SANA
Der Spiegel has an illuminating profile of a drone pilot for the United States Air Force, Brandon Bryant, and what the work entails:
When he received the order to fire, he pressed a button with his left hand and marked the roof with a laser. The pilot sitting next to him pressed the trigger on a joystick, causing the drone to launch a Hellfire missile. There were 16 seconds left until impact. With seven seconds left to go, there was no one to be seen on the ground. Bryant could still have diverted the missile at that point. Then it was down to three seconds. Bryant felt as if he had to count each individual pixel on the monitor. Suddenly a child walked around the corner, he says. Second zero was the moment in which Bryant's digital world collided with the real one in a village between Baghlan and Mazar-e-Sharif [in Afghanistan]. Bryant saw a flash on the screen: the explosion. Parts of the building collapsed. The child had disappeared. Bryant had a sick feeling in his stomach. "Did we just kill a kid?" he asked the man sitting next to him. "Yeah, I guess that was a kid," the pilot replied. "Was that a kid?" they wrote into a chat window on the monitor. Then, someone they didn't know answered, someone sitting in a military command center somewhere in the world who had observed their attack. "No. That was a dog," the person wrote. They reviewed the scene on video. A dog on two legs?

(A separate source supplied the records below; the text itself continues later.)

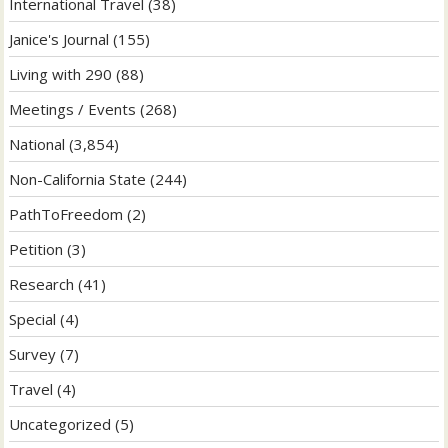
International Travel
(38)
Janice's Journal
(155)
Living with 290
(88)
Meetings / Events
(268)
National
(3,854)
Non-California State
(244)
PathToFreedom
(2)
Petition
(3)
Research
(41)
Special
(4)
Survey
(7)
Travel
(4)
Uncategorized
(5)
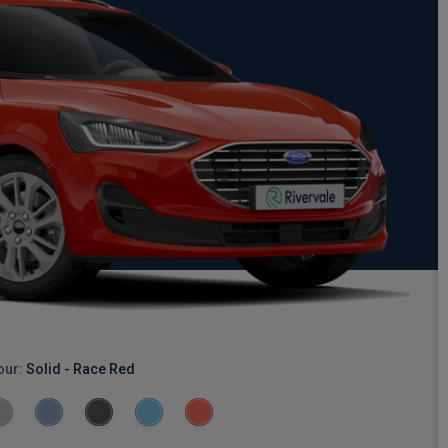
our:
Solid - Race Red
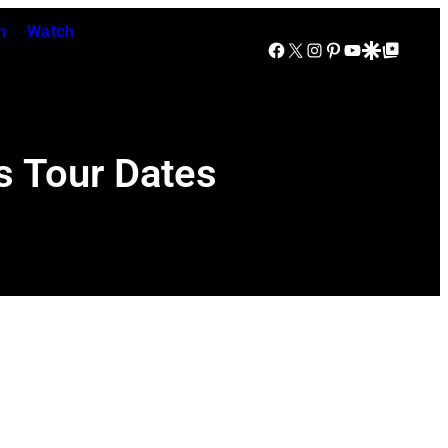
n
Watch
Facebook
X
Instagram
Pinterest
YouTube
Google Discover
Google Top Posts
s Tour Dates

"I saw men, women and children die during that time," Bryant told Der Spiegel. "I never thought I would kill that many people. In fact, I thought I couldn't kill anyone at all."
At least 176 children have been killed in U.S. drone strikes in nearby Pakistan alone, with more than twenty more in Yemen and at least one in Somalia, according to the Bureau of Investigative Journalism.
In Afghanistan, though, children can apparently be legitimate targets. After NATO called a 12 year old, a 10 year old and an 8 year old killed in a Marine airstrike "innocent Afghan civilians," the Marines took umbrage. The children were digging a hole, which could've been used to place a roadside bomb. "In addition to looking for military-age males, it's looking for children with potential hostile intent," a Marine general explained. "Military-age male" is already pretty much the only requirement to label someone killed in a drone strike a militant so including children is just a matter of revising the meaning of "military age" downward. Forward!